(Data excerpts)
#####
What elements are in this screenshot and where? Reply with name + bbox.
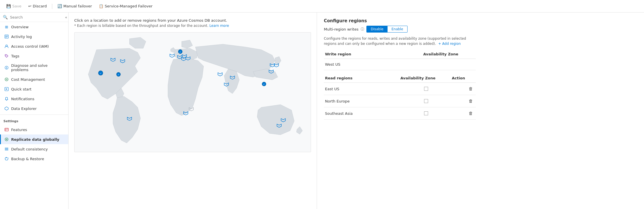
cost-icon (4, 77, 9, 82)
svg-text:✓: ✓ (179, 51, 181, 53)
save-button[interactable]: 💾 Save (3, 3, 24, 9)
sidebar-item-default-consistency[interactable]: Default consistency (0, 144, 68, 154)
discard-icon: ↩ (28, 4, 31, 8)
learn-more-link[interactable]: Learn more (209, 24, 229, 28)
svg-marker-35 (274, 64, 278, 67)
activity-icon (4, 34, 9, 39)
svg-rect-12 (5, 130, 6, 130)
read-regions-header: Read regions Availability Zone Action (324, 74, 476, 83)
availability-zone-checkbox[interactable] (424, 111, 428, 115)
table-row: Southeast Asia 🗑 (324, 107, 476, 120)
sidebar-item-label: Activity log (11, 35, 32, 39)
enable-toggle-button[interactable]: Enable (388, 26, 407, 32)
delete-region-button[interactable]: 🗑 (467, 98, 475, 104)
read-region-col-header: Read regions (325, 76, 400, 80)
action-col-header: Action (452, 76, 475, 80)
sidebar-item-label: Cost Management (11, 77, 45, 82)
table-row: North Europe 🗑 (324, 95, 476, 107)
info-icon[interactable]: ⓘ (361, 27, 364, 32)
sidebar-item-backup-restore[interactable]: Backup & Restore (0, 154, 68, 164)
sidebar-item-notifications[interactable]: Notifications (0, 94, 68, 104)
iam-icon (4, 44, 9, 49)
disable-toggle-button[interactable]: Disable (367, 26, 388, 32)
read-region-action: 🗑 (452, 98, 475, 104)
tag-icon (4, 54, 9, 58)
sidebar-item-diagnose[interactable]: Diagnose and solve problems (0, 61, 68, 75)
discard-button[interactable]: ↩ Discard (25, 3, 50, 9)
sidebar-item-overview[interactable]: ⊞ Overview (0, 22, 68, 32)
svg-text:✓: ✓ (100, 72, 101, 75)
sidebar-item-label: Notifications (11, 97, 34, 101)
sidebar-item-label: Features (11, 128, 27, 132)
sidebar-item-tags[interactable]: Tags (0, 51, 68, 61)
svg-text:✓: ✓ (118, 73, 119, 76)
add-region-link[interactable]: + Add region (438, 42, 461, 46)
read-region-name: North Europe (325, 99, 400, 103)
map-section: Click on a location to add or remove reg… (69, 13, 317, 209)
failover-icon: 🔄 (57, 4, 62, 8)
write-region-col-header: Write region (325, 52, 423, 56)
service-failover-icon: 📋 (99, 4, 103, 8)
config-section: Configure regions Multi-region writes ⓘ … (317, 13, 483, 209)
sidebar-item-label: Replicate data globally (11, 137, 59, 142)
sidebar: 🔍 « ⊞ Overview Activity log Access contr… (0, 13, 69, 209)
sidebar-item-label: Access control (IAM) (11, 44, 49, 49)
table-row: East US 🗑 (324, 83, 476, 95)
sidebar-item-label: Diagnose and solve problems (11, 63, 65, 72)
availability-zone-checkbox[interactable] (424, 99, 428, 103)
multi-region-row: Multi-region writes ⓘ Disable Enable (324, 26, 476, 33)
multi-region-label: Multi-region writes (324, 27, 358, 31)
grid-icon: ⊞ (4, 25, 9, 29)
read-region-az-checkbox[interactable] (400, 111, 452, 115)
search-container: 🔍 « (0, 13, 68, 22)
delete-region-button[interactable]: 🗑 (467, 86, 475, 92)
map-note: * Each region is billable based on the t… (74, 24, 311, 28)
svg-point-5 (6, 55, 6, 56)
service-managed-failover-button[interactable]: 📋 Service-Managed Failover (96, 3, 155, 9)
consistency-icon (4, 147, 9, 151)
read-region-az-checkbox[interactable] (400, 87, 452, 91)
sidebar-item-label: Quick start (11, 87, 31, 91)
sidebar-item-iam[interactable]: Access control (IAM) (0, 41, 68, 51)
read-region-action: 🗑 (452, 86, 475, 92)
toolbar: 💾 Save ↩ Discard 🔄 Manual failover 📋 Ser… (0, 0, 644, 13)
data-explorer-icon (4, 106, 9, 111)
read-region-action: 🗑 (452, 110, 475, 116)
search-icon: 🔍 (3, 15, 8, 19)
manual-failover-button[interactable]: 🔄 Manual failover (55, 3, 95, 9)
sidebar-item-cost-management[interactable]: Cost Management (0, 75, 68, 84)
write-region-row: West US (324, 59, 476, 70)
collapse-sidebar-button[interactable]: « (65, 15, 67, 19)
sidebar-item-quick-start[interactable]: Quick start (0, 84, 68, 94)
svg-text:✓: ✓ (263, 83, 265, 86)
content-area: Click on a location to add or remove reg… (69, 13, 644, 209)
write-region-az (423, 62, 475, 67)
sidebar-item-activity-log[interactable]: Activity log (0, 32, 68, 41)
delete-region-button[interactable]: 🗑 (467, 110, 475, 116)
world-map[interactable]: ✓ ✓ ✓ ✓ (74, 32, 311, 152)
read-region-name: East US (325, 87, 400, 91)
multi-region-toggle: Disable Enable (366, 26, 407, 33)
settings-section-label: Settings (0, 116, 68, 125)
sidebar-item-label: Overview (11, 25, 29, 29)
replicate-icon (4, 137, 9, 142)
read-region-az-checkbox[interactable] (400, 99, 452, 103)
diagnose-icon (4, 65, 9, 70)
svg-point-14 (6, 138, 7, 140)
sidebar-item-replicate-data[interactable]: Replicate data globally (0, 134, 68, 144)
availability-zone-checkbox[interactable] (424, 87, 428, 91)
notifications-icon (4, 97, 9, 101)
sidebar-item-label: Backup & Restore (11, 157, 44, 161)
search-input[interactable] (10, 15, 65, 19)
svg-point-8 (6, 79, 7, 80)
map-description: Click on a location to add or remove reg… (74, 18, 311, 23)
svg-marker-39 (218, 73, 222, 76)
sidebar-item-data-explorer[interactable]: Data Explorer (0, 104, 68, 113)
sidebar-item-label: Default consistency (11, 147, 48, 151)
backup-icon (4, 156, 9, 161)
sidebar-item-label: Tags (11, 54, 19, 58)
sidebar-item-label: Data Explorer (11, 106, 37, 111)
sidebar-item-features[interactable]: Features (0, 125, 68, 134)
availability-zone-col-header: Availability Zone (423, 52, 475, 56)
svg-marker-29 (170, 54, 174, 57)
#####
■ WHAT TO WORK ON: Pictures are to be left out; repeat all the remaining data exactly.

■ FINISHED TASK:
What elements are in this screenshot and where? Reply with name + bbox.
cost-icon (4, 77, 9, 82)
svg-text:✓: ✓ (179, 51, 181, 53)
save-button[interactable]: 💾 Save (3, 3, 24, 9)
sidebar-item-default-consistency[interactable]: Default consistency (0, 144, 68, 154)
discard-icon: ↩ (28, 4, 31, 8)
learn-more-link[interactable]: Learn more (209, 24, 229, 28)
svg-marker-35 (274, 64, 278, 67)
activity-icon (4, 34, 9, 39)
svg-rect-12 (5, 130, 6, 130)
read-regions-header: Read regions Availability Zone Action (324, 74, 476, 83)
availability-zone-checkbox[interactable] (424, 111, 428, 115)
table-row: Southeast Asia 🗑 (324, 107, 476, 120)
sidebar-item-label: Activity log (11, 35, 32, 39)
enable-toggle-button[interactable]: Enable (388, 26, 407, 32)
delete-region-button[interactable]: 🗑 (467, 98, 475, 104)
read-region-col-header: Read regions (325, 76, 400, 80)
action-col-header: Action (452, 76, 475, 80)
sidebar-item-label: Cost Management (11, 77, 45, 82)
table-row: North Europe 🗑 (324, 95, 476, 107)
info-icon[interactable]: ⓘ (361, 27, 364, 32)
sidebar-item-backup-restore[interactable]: Backup & Restore (0, 154, 68, 164)
sidebar-item-notifications[interactable]: Notifications (0, 94, 68, 104)
iam-icon (4, 44, 9, 49)
disable-toggle-button[interactable]: Disable (367, 26, 388, 32)
read-region-action: 🗑 (452, 98, 475, 104)
tag-icon (4, 54, 9, 58)
sidebar-item-diagnose[interactable]: Diagnose and solve problems (0, 61, 68, 75)
discard-button[interactable]: ↩ Discard (25, 3, 50, 9)
sidebar-item-overview[interactable]: ⊞ Overview (0, 22, 68, 32)
svg-text:✓: ✓ (100, 72, 101, 75)
sidebar-item-label: Notifications (11, 97, 34, 101)
sidebar-item-label: Features (11, 128, 27, 132)
sidebar-item-tags[interactable]: Tags (0, 51, 68, 61)
svg-text:✓: ✓ (118, 73, 119, 76)
add-region-link[interactable]: + Add region (438, 42, 461, 46)
read-region-name: North Europe (325, 99, 400, 103)
map-section: Click on a location to add or remove reg… (69, 13, 317, 209)
failover-icon: 🔄 (57, 4, 62, 8)
write-region-col-header: Write region (325, 52, 423, 56)
service-failover-icon: 📋 (99, 4, 103, 8)
config-section: Configure regions Multi-region writes ⓘ … (317, 13, 483, 209)
sidebar-item-label: Replicate data globally (11, 137, 59, 142)
sidebar: 🔍 « ⊞ Overview Activity log Access contr… (0, 13, 69, 209)
sidebar-item-label: Access control (IAM) (11, 44, 49, 49)
table-row: East US 🗑 (324, 83, 476, 95)
sidebar-item-label: Diagnose and solve problems (11, 63, 65, 72)
availability-zone-checkbox[interactable] (424, 99, 428, 103)
multi-region-row: Multi-region writes ⓘ Disable Enable (324, 26, 476, 33)
multi-region-label: Multi-region writes (324, 27, 358, 31)
grid-icon: ⊞ (4, 25, 9, 29)
read-region-az-checkbox[interactable] (400, 111, 452, 115)
search-container: 🔍 « (0, 13, 68, 22)
delete-region-button[interactable]: 🗑 (467, 86, 475, 92)
map-note: * Each region is billable based on the t… (74, 24, 311, 28)
svg-point-5 (6, 55, 6, 56)
service-managed-failover-button[interactable]: 📋 Service-Managed Failover (96, 3, 155, 9)
consistency-icon (4, 147, 9, 151)
read-region-az-checkbox[interactable] (400, 87, 452, 91)
sidebar-item-label: Quick start (11, 87, 31, 91)
sidebar-item-iam[interactable]: Access control (IAM) (0, 41, 68, 51)
read-region-action: 🗑 (452, 86, 475, 92)
toolbar: 💾 Save ↩ Discard 🔄 Manual failover 📋 Ser… (0, 0, 644, 13)
data-explorer-icon (4, 106, 9, 111)
read-region-action: 🗑 (452, 110, 475, 116)
search-icon: 🔍 (3, 15, 8, 19)
manual-failover-button[interactable]: 🔄 Manual failover (55, 3, 95, 9)
sidebar-item-cost-management[interactable]: Cost Management (0, 75, 68, 84)
write-region-row: West US (324, 59, 476, 70)
collapse-sidebar-button[interactable]: « (65, 15, 67, 19)
sidebar-item-quick-start[interactable]: Quick start (0, 84, 68, 94)
svg-text:✓: ✓ (263, 83, 265, 86)
content-area: Click on a location to add or remove reg… (69, 13, 644, 209)
write-region-az (423, 62, 475, 67)
sidebar-item-activity-log[interactable]: Activity log (0, 32, 68, 41)
delete-region-button[interactable]: 🗑 (467, 110, 475, 116)
world-map[interactable]: ✓ ✓ ✓ ✓ (74, 32, 311, 152)
read-region-name: East US (325, 87, 400, 91)
multi-region-toggle: Disable Enable (366, 26, 407, 33)
settings-section-label: Settings (0, 116, 68, 125)
sidebar-item-label: Overview (11, 25, 29, 29)
replicate-icon (4, 137, 9, 142)
read-region-az-checkbox[interactable] (400, 99, 452, 103)
diagnose-icon (4, 65, 9, 70)
svg-point-14 (6, 138, 7, 140)
sidebar-item-replicate-data[interactable]: Replicate data globally (0, 134, 68, 144)
availability-zone-checkbox[interactable] (424, 87, 428, 91)
notifications-icon (4, 97, 9, 101)
sidebar-item-label: Backup & Restore (11, 157, 44, 161)
search-input[interactable] (10, 15, 65, 19)
svg-point-8 (6, 79, 7, 80)
map-description: Click on a location to add or remove reg… (74, 18, 311, 23)
svg-marker-39 (218, 73, 222, 76)
sidebar-item-data-explorer[interactable]: Data Explorer (0, 104, 68, 113)
sidebar-item-label: Default consistency (11, 147, 48, 151)
backup-icon (4, 156, 9, 161)
sidebar-item-label: Tags (11, 54, 19, 58)
sidebar-item-label: Data Explorer (11, 106, 37, 111)
sidebar-item-features[interactable]: Features (0, 125, 68, 134)
availability-zone-col-header: Availability Zone (423, 52, 475, 56)
svg-marker-29 (170, 54, 174, 57)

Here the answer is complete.